Ты вот написал, что тебе не нравятся брюнетки. Мне это, конечно, приятно слышать, я-то сама всю жизнь слыву шатенкой. А Татьяна... А Татьяна, Гена, тоже была шатенкой. Краситься она стала после смерти малыша — чтобы скрыть седину. И до сих пор, хотя уже много лет работает в «Акпане» и считается одним из ведущих специалистов в области лазерной терапии, убеждена, что малыша погубила ее поспешность. Передозировала. И никакие доводы Антона и других врачей о том, что лазер такой малой мощности никаких вредных последствий даже при десятикратном увеличении экспозиции принести не может, на нее не действуют. В таких случаях она просто отмалчивается. Уходит в себя.
Вот какое я тебе написала огромное-преогромное письмо. Выговорилась. Не хватило, выходит, мне тех четырех дней, которые подарил нам с тобой твой страшный ответсек Дима Гошев. Или наоборот? Гоша Димов? И рука устала, и язык заплетается. И 6 часов утра уже. Всю ночь, выходит, просидела, с тобой беседуя.
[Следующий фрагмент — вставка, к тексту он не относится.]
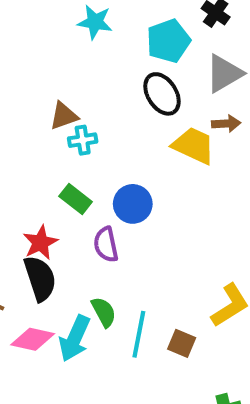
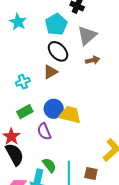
cyan star: (95, 22) -> (18, 22), turned 30
brown triangle: (64, 116) -> (50, 72), moved
yellow trapezoid: (194, 146) -> (70, 115), moved
green rectangle: (76, 199) -> (25, 112), turned -56

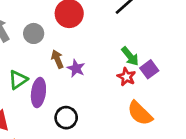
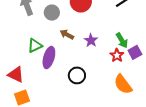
brown arrow: (57, 59) -> (67, 34), turned -48
purple star: (76, 68) -> (91, 40), moved
black circle: (66, 118) -> (77, 75), moved

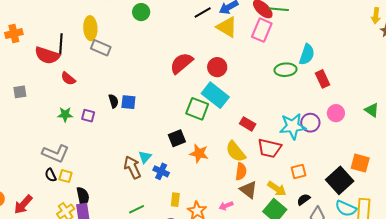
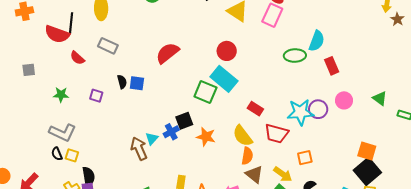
gray rectangle: (101, 48) -> (108, 46), moved
red semicircle: (181, 63) -> (167, 53), moved
green star: (65, 114) -> (61, 95), moved
blue cross: (161, 171) -> (171, 132), moved, turned 35
black square: (340, 180) -> (367, 171), moved

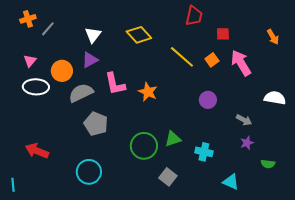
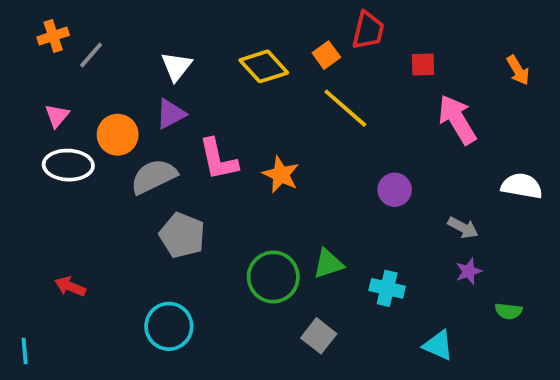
orange square: (212, 60) -> (326, 55), moved
red arrow: (37, 151) -> (70, 286), size x0.7

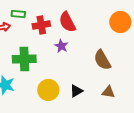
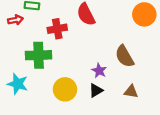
red cross: (41, 25) -> (57, 29), moved
purple star: (61, 46) -> (99, 71), moved

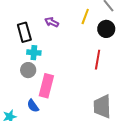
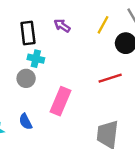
red line: (98, 60) -> (110, 78), turned 54
pink rectangle: (46, 86) -> (61, 101), moved

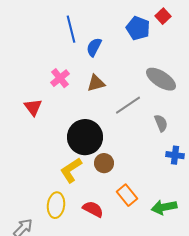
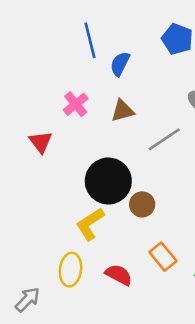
brown circle: (104, 163) -> (142, 204), moved

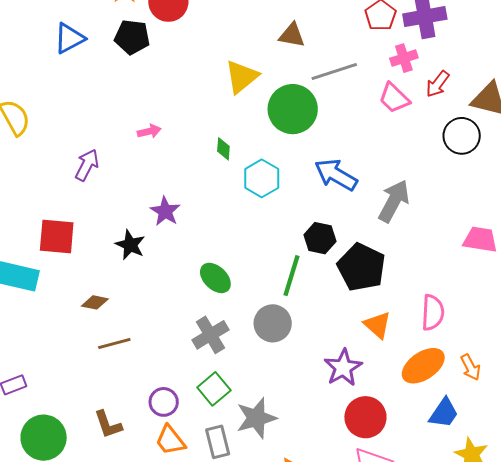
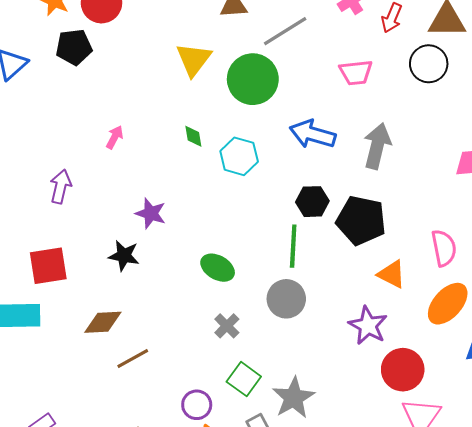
pink trapezoid: (394, 98) -> (356, 72), moved, turned -36
pink arrow: (149, 131) -> (115, 137), turned -35
brown diamond: (95, 302) -> (103, 322), size x1.4
gray cross: (210, 335) -> (227, 326), size x0.7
Перечитала конец твоего письма... Не могу. С ума без тебя схожу. И как ты там, в своей Москве, без меня? И вообще... Как ты живешь? Мне хочется знать о тебе абсолютно все, каждую твою минуту. И больно в то же время: как подумаю, что у тебя уже кто-то был... Эгоистка, правда? Узнала всего полгода назад. Даже меньше. А такие претензии!..
Обнимаю, целую...
Твоя Мила. 18 янв.
P. S. А как ты хочешь объяснить читателям, в чем суть лечебного эффекта «красного резонанса», без рассказа о нашей концепции биоплазмы? Да ты ведь ее и упоминаешь, биоплазму, — обрати внимание: два раза!..»
VII
«Милочка, еще один досыл — начало и конец репортажа. У нас в редакции какая-то кутерьма — уход Гумилева разворошил наш муравейник: все на что-то и на кого-то жалуются, у всех перегрузки по листажу — сплошной ной. А сегодня ко всему еще и «присутственный день». Два дня в неделю у нас «обязательные к явке» — всякие совещания, летучки, прием посетителей. Устаешь от говорильни смертельно. С трудом вычитал гранки номера, потом долгий разговор с Гошей Димовым — вокруг да около. Так я и не понял, что же от меня нужно Гоше. Хочет дерзнуть, а не знает — чем. А по мне... Забился за шкафы в художественном отделе: вроде и в редакции — на месте, а вместе с тем и нет меня. Перечитал, что вчера набарабанил на своей «Эрике»... Вот коротко начало очерка. Почитай, Милочка. У меня какое-то чувство... Неуверенности, что ли? А в чем неуверенность — и сам понять не могу.
«Тамара Ивановна Девичева — старший лаборант, ее обязанность в лаборатории А. Колющенко — ставить диагноз и назначать курс «лазерной терапии». Но работает она не в медицинской, а в радиотехнической группе. В группе кандидата технических наук Б. Шлемова. Знает медицину постольку, поскольку приходится болеть самой.
Удивился.
Девичева: Диагноз определяется по таблицам и показаниям приборов, а курс лечения назначает аналоговая электронно-вычислительная машина. Ну и врач, конечно: проверяет назначение машины, нет ли противопоказаний.
Предлагает поставить диагноз мне.
Сажусь. .
Тамара Ивановна заглядывает в карточку, где цифрами обозначены точки биоинформации, водит по моей ушной раковине электрическим датчиком, похожим на шариковую ручку. От датчика тянется провод к прибору. В то мгновенье, когда датчик нащупывает нужную точку биоинформации, стрелка прибора резко дергается и показывает величину электрического потенциала, а Девичева другой лаборантке диктует номер точки и величину сигнала. Эти данные лаборантка тотчас, щелкая тумблерами и вращая переключатели, вводит в аналоговую машину, на экране которой перемигиваются неоновые лампочки.